#### [Activity]
Your output should be the lines from the start of the data through the line containing "The width and height of the screenshot is (441, 2576).", exactly and nothing more.

#### [Supplied material]
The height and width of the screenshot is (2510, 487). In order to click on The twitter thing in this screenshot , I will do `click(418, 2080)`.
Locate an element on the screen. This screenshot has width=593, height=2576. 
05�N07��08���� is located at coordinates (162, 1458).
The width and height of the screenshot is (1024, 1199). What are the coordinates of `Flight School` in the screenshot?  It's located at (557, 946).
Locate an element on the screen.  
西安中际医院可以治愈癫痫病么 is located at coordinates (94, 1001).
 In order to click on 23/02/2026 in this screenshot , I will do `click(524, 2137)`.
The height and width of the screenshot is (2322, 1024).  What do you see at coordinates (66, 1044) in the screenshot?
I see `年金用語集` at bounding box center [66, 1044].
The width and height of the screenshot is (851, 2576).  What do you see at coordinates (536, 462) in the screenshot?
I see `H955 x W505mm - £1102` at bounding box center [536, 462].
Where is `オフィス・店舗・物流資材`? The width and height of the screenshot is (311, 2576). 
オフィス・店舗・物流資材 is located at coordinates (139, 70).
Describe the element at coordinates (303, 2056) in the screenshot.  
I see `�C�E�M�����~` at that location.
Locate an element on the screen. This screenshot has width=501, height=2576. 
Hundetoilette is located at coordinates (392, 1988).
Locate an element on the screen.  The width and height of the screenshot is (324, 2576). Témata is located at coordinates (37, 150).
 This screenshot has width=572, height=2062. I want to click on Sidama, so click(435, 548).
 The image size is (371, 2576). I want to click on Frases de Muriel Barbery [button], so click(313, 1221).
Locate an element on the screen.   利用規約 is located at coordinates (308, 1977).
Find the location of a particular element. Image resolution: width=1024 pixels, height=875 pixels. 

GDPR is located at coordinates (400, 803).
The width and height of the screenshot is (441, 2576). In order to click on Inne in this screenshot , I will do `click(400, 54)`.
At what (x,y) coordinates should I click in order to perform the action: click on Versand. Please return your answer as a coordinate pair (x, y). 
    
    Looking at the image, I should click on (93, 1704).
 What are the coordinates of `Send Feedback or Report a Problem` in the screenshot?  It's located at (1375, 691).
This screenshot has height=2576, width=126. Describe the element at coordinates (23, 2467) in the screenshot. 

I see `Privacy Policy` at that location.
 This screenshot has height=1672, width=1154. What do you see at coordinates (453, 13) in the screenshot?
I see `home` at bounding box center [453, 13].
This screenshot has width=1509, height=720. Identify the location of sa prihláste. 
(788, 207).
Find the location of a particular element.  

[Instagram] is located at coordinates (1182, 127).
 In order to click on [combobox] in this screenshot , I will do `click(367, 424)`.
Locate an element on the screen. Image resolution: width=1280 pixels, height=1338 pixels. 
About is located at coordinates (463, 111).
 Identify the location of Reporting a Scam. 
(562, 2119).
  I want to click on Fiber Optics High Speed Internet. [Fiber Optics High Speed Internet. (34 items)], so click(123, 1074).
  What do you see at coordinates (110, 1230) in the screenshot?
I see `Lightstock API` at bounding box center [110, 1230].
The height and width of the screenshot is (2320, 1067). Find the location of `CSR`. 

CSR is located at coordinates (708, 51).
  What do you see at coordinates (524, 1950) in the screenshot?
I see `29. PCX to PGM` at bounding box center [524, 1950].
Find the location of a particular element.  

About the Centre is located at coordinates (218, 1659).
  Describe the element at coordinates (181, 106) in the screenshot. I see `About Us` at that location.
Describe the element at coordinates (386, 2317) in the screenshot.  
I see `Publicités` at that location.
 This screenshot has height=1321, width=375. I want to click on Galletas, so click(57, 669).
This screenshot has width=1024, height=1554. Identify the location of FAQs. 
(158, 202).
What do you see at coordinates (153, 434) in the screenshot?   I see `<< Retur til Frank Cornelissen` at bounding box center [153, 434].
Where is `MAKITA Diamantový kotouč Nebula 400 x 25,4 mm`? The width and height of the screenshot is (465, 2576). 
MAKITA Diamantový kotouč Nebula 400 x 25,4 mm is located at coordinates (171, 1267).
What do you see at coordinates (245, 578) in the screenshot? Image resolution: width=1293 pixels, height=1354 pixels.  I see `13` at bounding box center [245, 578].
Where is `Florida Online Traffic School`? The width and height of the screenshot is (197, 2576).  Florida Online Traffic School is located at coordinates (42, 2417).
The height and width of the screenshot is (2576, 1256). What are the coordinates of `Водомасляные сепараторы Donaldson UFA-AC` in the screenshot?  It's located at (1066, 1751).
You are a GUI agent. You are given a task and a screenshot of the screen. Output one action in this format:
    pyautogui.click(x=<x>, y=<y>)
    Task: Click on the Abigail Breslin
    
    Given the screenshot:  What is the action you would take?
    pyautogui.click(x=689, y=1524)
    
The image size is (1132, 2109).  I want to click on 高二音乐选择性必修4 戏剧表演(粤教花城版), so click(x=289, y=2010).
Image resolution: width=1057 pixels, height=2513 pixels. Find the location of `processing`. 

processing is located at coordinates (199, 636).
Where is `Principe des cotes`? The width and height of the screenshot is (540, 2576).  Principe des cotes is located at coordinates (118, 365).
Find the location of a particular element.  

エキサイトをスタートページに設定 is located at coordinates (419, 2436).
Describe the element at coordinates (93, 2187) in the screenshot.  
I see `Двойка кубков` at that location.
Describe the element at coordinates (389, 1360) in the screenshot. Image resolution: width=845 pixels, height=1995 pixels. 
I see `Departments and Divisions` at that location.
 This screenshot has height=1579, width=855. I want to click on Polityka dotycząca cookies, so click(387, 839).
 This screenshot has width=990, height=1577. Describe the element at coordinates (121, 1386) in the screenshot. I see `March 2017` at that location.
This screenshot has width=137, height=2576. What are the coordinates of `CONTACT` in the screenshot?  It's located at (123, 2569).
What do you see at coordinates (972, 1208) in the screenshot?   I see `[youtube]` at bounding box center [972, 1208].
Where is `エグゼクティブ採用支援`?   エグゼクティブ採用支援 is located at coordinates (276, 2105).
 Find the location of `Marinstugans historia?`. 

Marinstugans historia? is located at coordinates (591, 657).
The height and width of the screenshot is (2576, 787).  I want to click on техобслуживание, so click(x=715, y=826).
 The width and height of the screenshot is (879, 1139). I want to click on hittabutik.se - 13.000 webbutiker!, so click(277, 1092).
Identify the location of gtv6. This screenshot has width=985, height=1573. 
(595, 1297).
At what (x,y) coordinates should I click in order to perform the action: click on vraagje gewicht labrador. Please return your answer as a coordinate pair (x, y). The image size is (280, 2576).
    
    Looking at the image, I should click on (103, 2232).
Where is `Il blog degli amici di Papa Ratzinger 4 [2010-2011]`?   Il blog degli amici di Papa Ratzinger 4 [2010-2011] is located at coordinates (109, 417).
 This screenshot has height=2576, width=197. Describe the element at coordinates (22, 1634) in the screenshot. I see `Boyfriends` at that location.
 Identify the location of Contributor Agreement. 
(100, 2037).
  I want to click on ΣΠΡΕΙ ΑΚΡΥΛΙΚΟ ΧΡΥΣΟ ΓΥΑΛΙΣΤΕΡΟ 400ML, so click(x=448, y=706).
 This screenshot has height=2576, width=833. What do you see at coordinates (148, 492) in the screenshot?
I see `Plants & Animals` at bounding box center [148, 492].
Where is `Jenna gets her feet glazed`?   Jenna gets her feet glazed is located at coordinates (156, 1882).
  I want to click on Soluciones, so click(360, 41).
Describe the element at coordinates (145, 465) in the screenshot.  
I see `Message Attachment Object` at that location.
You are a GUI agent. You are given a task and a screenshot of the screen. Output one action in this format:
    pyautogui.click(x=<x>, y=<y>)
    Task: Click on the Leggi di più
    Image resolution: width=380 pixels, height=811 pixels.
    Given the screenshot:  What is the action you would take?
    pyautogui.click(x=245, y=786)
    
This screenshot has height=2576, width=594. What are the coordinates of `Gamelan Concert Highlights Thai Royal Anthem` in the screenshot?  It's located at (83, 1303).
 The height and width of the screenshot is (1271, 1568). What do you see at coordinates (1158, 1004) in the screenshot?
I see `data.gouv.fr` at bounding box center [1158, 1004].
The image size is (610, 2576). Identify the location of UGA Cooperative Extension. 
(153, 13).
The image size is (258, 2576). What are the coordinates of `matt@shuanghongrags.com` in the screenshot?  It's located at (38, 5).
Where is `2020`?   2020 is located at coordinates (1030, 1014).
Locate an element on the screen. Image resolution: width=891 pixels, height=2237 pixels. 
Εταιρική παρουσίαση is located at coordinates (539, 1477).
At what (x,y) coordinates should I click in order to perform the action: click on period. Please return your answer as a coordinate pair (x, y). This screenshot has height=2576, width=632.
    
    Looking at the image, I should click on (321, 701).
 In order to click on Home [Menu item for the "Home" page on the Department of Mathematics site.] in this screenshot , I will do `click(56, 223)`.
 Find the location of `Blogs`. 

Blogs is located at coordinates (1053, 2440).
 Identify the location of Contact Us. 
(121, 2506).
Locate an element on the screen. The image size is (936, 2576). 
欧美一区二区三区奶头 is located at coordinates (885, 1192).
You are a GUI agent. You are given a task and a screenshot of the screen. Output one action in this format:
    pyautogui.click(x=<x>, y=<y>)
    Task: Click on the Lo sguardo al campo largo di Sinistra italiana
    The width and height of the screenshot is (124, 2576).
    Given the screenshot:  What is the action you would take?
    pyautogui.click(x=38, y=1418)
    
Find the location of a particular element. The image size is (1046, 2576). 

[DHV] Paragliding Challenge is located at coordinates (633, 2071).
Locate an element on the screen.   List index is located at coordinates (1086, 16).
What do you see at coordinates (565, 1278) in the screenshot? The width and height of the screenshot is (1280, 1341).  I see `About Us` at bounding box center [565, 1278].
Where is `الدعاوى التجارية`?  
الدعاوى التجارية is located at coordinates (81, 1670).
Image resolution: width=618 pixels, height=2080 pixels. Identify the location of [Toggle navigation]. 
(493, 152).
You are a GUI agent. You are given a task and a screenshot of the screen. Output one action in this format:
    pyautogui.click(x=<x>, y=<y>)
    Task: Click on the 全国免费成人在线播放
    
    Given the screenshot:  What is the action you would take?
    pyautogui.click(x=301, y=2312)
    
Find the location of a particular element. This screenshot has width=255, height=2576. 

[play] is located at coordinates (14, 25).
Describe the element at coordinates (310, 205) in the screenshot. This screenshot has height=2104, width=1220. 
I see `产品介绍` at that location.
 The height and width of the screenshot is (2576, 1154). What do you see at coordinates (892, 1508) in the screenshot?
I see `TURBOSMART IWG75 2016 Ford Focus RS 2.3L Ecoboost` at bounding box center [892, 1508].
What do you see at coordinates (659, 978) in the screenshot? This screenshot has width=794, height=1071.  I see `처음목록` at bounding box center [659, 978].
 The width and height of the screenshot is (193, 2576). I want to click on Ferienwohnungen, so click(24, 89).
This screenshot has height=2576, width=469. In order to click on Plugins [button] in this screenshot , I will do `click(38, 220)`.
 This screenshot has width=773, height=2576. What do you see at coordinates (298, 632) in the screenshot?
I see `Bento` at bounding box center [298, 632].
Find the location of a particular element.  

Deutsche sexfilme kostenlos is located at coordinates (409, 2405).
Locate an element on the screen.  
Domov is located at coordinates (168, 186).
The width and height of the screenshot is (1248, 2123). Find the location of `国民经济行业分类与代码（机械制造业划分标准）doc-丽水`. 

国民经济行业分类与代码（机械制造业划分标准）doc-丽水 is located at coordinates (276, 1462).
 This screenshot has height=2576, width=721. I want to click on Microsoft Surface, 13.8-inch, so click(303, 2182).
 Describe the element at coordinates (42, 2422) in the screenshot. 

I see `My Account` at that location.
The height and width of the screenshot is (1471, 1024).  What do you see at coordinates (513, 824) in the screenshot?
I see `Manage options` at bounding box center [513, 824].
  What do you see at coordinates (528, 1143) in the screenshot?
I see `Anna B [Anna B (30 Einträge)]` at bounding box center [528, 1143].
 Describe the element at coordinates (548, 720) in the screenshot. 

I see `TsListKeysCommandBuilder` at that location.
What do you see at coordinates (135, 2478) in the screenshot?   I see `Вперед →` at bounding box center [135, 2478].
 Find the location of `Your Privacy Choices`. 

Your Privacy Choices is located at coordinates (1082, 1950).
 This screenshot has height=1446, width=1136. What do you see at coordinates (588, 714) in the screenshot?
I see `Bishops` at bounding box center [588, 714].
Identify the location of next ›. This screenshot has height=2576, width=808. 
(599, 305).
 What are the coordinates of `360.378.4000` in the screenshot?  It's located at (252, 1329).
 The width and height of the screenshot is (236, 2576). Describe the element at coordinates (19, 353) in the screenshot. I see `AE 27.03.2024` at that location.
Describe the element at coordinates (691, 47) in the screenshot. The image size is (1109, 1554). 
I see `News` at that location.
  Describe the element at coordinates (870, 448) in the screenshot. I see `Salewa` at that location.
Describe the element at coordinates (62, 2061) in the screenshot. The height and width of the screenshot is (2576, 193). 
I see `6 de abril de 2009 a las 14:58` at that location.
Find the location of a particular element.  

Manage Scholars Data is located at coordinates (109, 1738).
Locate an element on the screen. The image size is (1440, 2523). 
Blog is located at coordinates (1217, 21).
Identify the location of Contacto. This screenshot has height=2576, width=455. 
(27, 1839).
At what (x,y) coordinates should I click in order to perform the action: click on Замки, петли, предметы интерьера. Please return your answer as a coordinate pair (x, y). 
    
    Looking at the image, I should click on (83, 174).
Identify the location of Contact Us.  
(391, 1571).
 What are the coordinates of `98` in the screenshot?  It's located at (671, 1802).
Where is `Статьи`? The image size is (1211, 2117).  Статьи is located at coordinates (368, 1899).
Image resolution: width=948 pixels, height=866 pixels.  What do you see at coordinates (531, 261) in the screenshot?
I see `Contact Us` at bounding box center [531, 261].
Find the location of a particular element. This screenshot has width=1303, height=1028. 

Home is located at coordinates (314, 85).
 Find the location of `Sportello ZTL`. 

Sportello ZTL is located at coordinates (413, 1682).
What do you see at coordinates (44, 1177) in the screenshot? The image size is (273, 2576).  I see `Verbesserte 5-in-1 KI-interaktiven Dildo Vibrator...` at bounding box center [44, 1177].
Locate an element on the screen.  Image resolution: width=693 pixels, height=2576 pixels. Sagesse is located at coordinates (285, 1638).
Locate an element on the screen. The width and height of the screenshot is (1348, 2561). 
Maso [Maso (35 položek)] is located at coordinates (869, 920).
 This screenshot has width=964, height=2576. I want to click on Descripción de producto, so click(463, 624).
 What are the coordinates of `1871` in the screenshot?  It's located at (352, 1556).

#### [Answer to this exercise]
The height and width of the screenshot is (2510, 487). In order to click on The twitter thing in this screenshot , I will do `click(418, 2080)`.
Locate an element on the screen. This screenshot has width=593, height=2576. 
05�N07��08���� is located at coordinates (162, 1458).
The width and height of the screenshot is (1024, 1199). What are the coordinates of `Flight School` in the screenshot?  It's located at (557, 946).
Locate an element on the screen.  
西安中际医院可以治愈癫痫病么 is located at coordinates (94, 1001).
 In order to click on 23/02/2026 in this screenshot , I will do `click(524, 2137)`.
The height and width of the screenshot is (2322, 1024).  What do you see at coordinates (66, 1044) in the screenshot?
I see `年金用語集` at bounding box center [66, 1044].
The width and height of the screenshot is (851, 2576).  What do you see at coordinates (536, 462) in the screenshot?
I see `H955 x W505mm - £1102` at bounding box center [536, 462].
Where is `オフィス・店舗・物流資材`? The width and height of the screenshot is (311, 2576). 
オフィス・店舗・物流資材 is located at coordinates (139, 70).
Describe the element at coordinates (303, 2056) in the screenshot.  
I see `�C�E�M�����~` at that location.
Locate an element on the screen. This screenshot has width=501, height=2576. 
Hundetoilette is located at coordinates (392, 1988).
Locate an element on the screen.  The width and height of the screenshot is (324, 2576). Témata is located at coordinates (37, 150).
 This screenshot has width=572, height=2062. I want to click on Sidama, so click(435, 548).
 The image size is (371, 2576). I want to click on Frases de Muriel Barbery [button], so click(313, 1221).
Locate an element on the screen.   利用規約 is located at coordinates (308, 1977).
Find the location of a particular element. Image resolution: width=1024 pixels, height=875 pixels. 

GDPR is located at coordinates (400, 803).
The width and height of the screenshot is (441, 2576). In order to click on Inne in this screenshot , I will do `click(400, 54)`.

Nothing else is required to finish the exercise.